**Your task**
Find the lines below holding the word "Рабочая" and copy each of them.

[[ Data to use open ]]

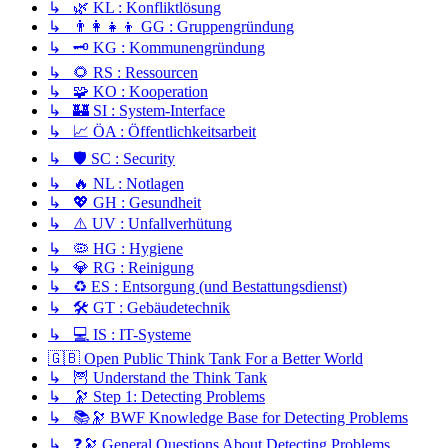
↳ 🌿 KL : Konfliktlösung
↳ 👨‍👩‍👧‍👦 GG : Gruppengründung
↳ 🗝️ KG : Kommunengründung
↳ 🌻 RS : Ressourcen
↳ 🧩 KO : Kooperation
↳ 🏰 SI : System-Interface
↳ 📈 ÖA : Öffentlichkeitsarbeit
↳ 🛡️ SC : Security
↳ 🔥 NL : Notlagen
↳ 💖 GH : Gesundheit
↳ ⚠️ UV : Unfallverhütung
↳ 🦠 HG : Hygiene
↳ 💎 RG : Reinigung
↳ ♻️ ES : Entsorgung (und Bestattungsdienst)
↳ 🛠️ GT : Gebäudetechnik
↳ 💻 IS : IT-Systeme
🇬🇧 Open Public Think Tank For a Better World
↳ 🦉 Understand the Think Tank
↳ 🔭 Step 1: Detecting Problems
↳ 📚🔭 BWF Knowledge Base for Detecting Problems
↳ ❓🔭 General Questions About Detecting Problems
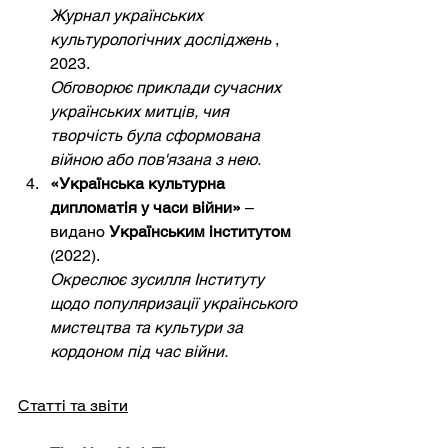
Журнал українських 
культурологічних досліджень
, 
2023.
Обговорює приклади сучасних 
українських митців, чия 
творчість була сформована 
війною або пов'язана з нею.
«Українська культурна 
дипломатія у часи війни»
– 
видано
Українським інститутом
(2022).
Окреслює зусилля Інституту 
щодо популяризації українського 
мистецтва та культури за 
кордоном під час війни.
Статті та звіти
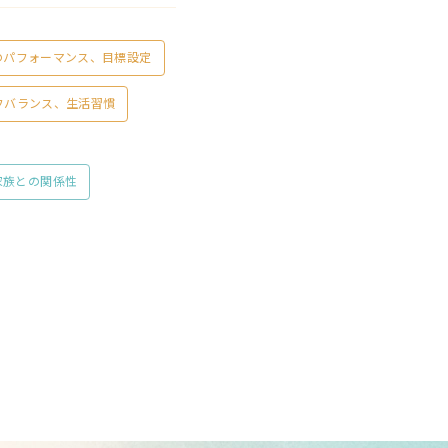
のパフォーマンス、目標設定
フバランス、生活習慣
家族との関係性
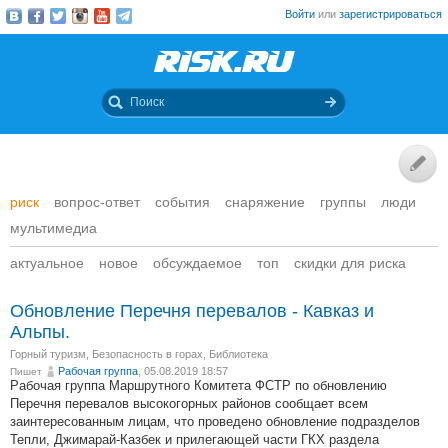
Войти
или
зарегистрироваться
риск
вопрос-ответ
события
снаряжение
группы
люди
мультимедиа
актуальное
новое
обсуждаемое
топ
скидки для риска
Обновление Перечня перевалов - Кавказ и
Альпы.
Горный туризм
,
Безопасность в горах
,
Библиотека
Рабочая группа
, 05.08.2019 18:57
Пишет
Рабочая группа Маршрутного Комитета ФСТР по обновлению
Перечня перевалов высокогорных районов сообщает всем
заинтересованным лицам, что проведено обновление подразделов
Тепли, Джимарай-Казбек и прилегающей части ГКХ раздела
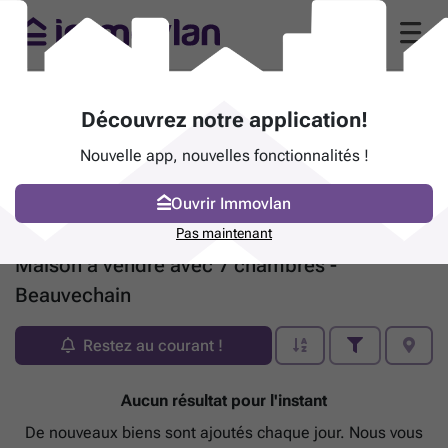
Découvrez notre application!
Nouvelle app, nouvelles fonctionnalités !
Ouvrir Immovlan
Pas maintenant
Maison à vendre avec 7 chambres -
Beauvechain
Restez au courant !
Aucun résultat pour l'instant
De nouveaux biens sont ajoutés chaque jour. Nous vous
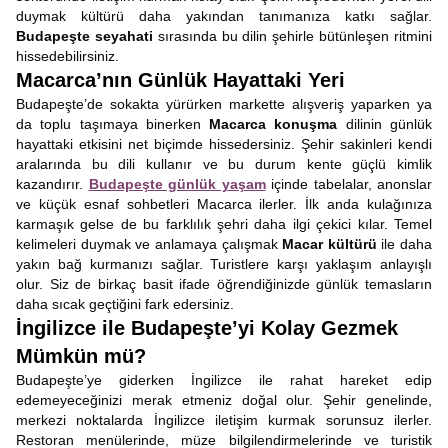
duymak kültürü daha yakından tanımanıza katkı sağlar.
Budapeşte seyahati
sırasında bu dilin şehirle bütünleşen ritmini
hissedebilirsiniz.
Macarca’nın Günlük Hayattaki Yeri
Budapeşte’de sokakta yürürken markette alışveriş yaparken ya
da toplu taşımaya binerken
Macarca konuşma
dilinin günlük
hayattaki etkisini net biçimde hissedersiniz. Şehir sakinleri kendi
aralarında bu dili kullanır ve bu durum kente güçlü kimlik
kazandırır.
Budapeşte günlük yaşam
içinde tabelalar, anonslar
ve küçük esnaf sohbetleri Macarca ilerler. İlk anda kulağınıza
karmaşık gelse de bu farklılık şehri daha ilgi çekici kılar. Temel
kelimeleri duymak ve anlamaya çalışmak
Macar kültürü
ile daha
yakın bağ kurmanızı sağlar. Turistlere karşı yaklaşım anlayışlı
olur. Siz de birkaç basit ifade öğrendiğinizde günlük temasların
daha sıcak geçtiğini fark edersiniz.
İngilizce ile Budapeşte’yi Kolay Gezmek
Mümkün mü?
Budapeşte’ye giderken İngilizce ile rahat hareket edip
edemeyeceğinizi merak etmeniz doğal olur. Şehir genelinde,
merkezi noktalarda İngilizce iletişim kurmak sorunsuz ilerler.
Restoran menülerinde, müze bilgilendirmelerinde ve turistik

[[ Data to use closed ]]

**Answer box**
Рабочая группа
Рабочая группа Маршрутного Комитета ФСТР по обновлению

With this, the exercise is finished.